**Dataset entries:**

►

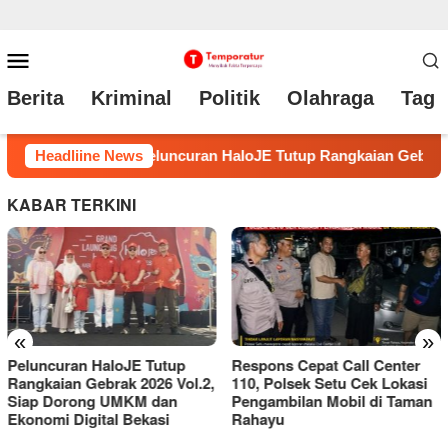
Loncat
Menu
ke
Mobile
Berita
Kriminal
Politik
Olahraga
Tag 
konten
brak 2026 Vol.2, Siap Dorong UMKM dan Ekonomi Digital Bekas
Headliine News
KABAR TERKINI
«
»
Respons Cepat Call Center
Kunci Pintu Mobil Dirusak,
110, Polsek Setu Cek Lokasi
Tas Berisi Dokumen Penting
Pengambilan Mobil di Taman
Milik Pengacara Raib di
Rahayu
Parkiran BCA Summarecon
Bekasi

◄

**WHAT THE EXERCISE ASKS:**
Copy over exactly the lines above from the one with "Kunci Pintu Mobil" to the last, both included, and no others.

**ANSWER SPACE:**
Kunci Pintu Mobil Dirusak,
110, Polsek Setu Cek Lokasi
Tas Berisi Dokumen Penting
Pengambilan Mobil di Taman
Milik Pengacara Raib di
Rahayu
Parkiran BCA Summarecon
Bekasi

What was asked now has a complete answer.